In 1966, nobody put the acronym "SEAL" in print. And about half of the two paragraphs about the erstwhile "counterinsurgent" and "Navy parachutist" were a cover story.

We are getting used to tales of heroism from US Navy SEALs. They have become almost mythic in stature in both fictional and non-fictional accounts of covert ops and wartime derring-do.

But perhaps the bravest thing I ever saw was the last mission of Harry Dale, one of the first Navy SEALs, among the first in Vietnam—and it happened nearly a quarter century after his retirement.

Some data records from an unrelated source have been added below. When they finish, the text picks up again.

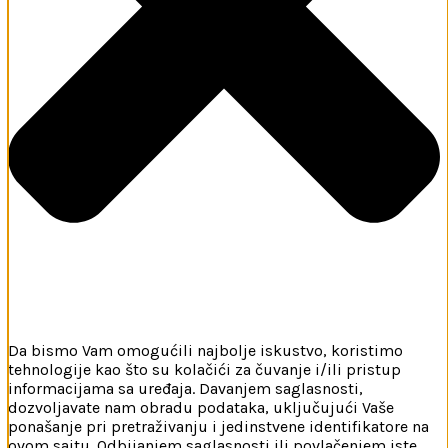
Da bismo Vam omogućili najbolje iskustvo, koristimo
tehnologije kao što su kolačići za čuvanje i/ili pristup
informacijama sa uređaja. Davanjem saglasnosti,
dozvoljavate nam obradu podataka, uključujući Vaše
ponašanje pri pretraživanju i jedinstvene identifikatore na
ovom sajtu. Odbijanjem saglasnosti ili povlačenjem iste,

I met Harry in the mid-1990s.  The retired Naval officer had called the Flint Public Library because he was looking for a co-author.  The librarians there said it sounded like it was right up the alley of a local book reviewer who liked that kind of stuff—me.

If you scratch a book reviewer, you will find an aspiring novelist.  So when Harry called, I arranged to meet him at his home.  I arrived about 15 minutes early, having misjudged the time the drive would take.

When I pulled in, I saw this wiry old guy climbing out of the lake.  “Hi, Dave!” he greeted me. “Sorry, I thought I had time for a couple before you got here.”

“A couple?” I echoed, impressed. “You swam across and back a couple times?”

“Hell no, I’m an old man.  I don’t go out that deep.  What if I had a heart attack?”

Then it hit me.  He was doing laps.  Now I was impressed.  Harry brushed it off: “Not much compared to my old frogman days.”

Frogman… the age… “Were you a SEAL in the Vietnam era by any chance?” I asked.

“Very good, I think the ladies sent me the right guy.  Have a seat while I get some clothes on.”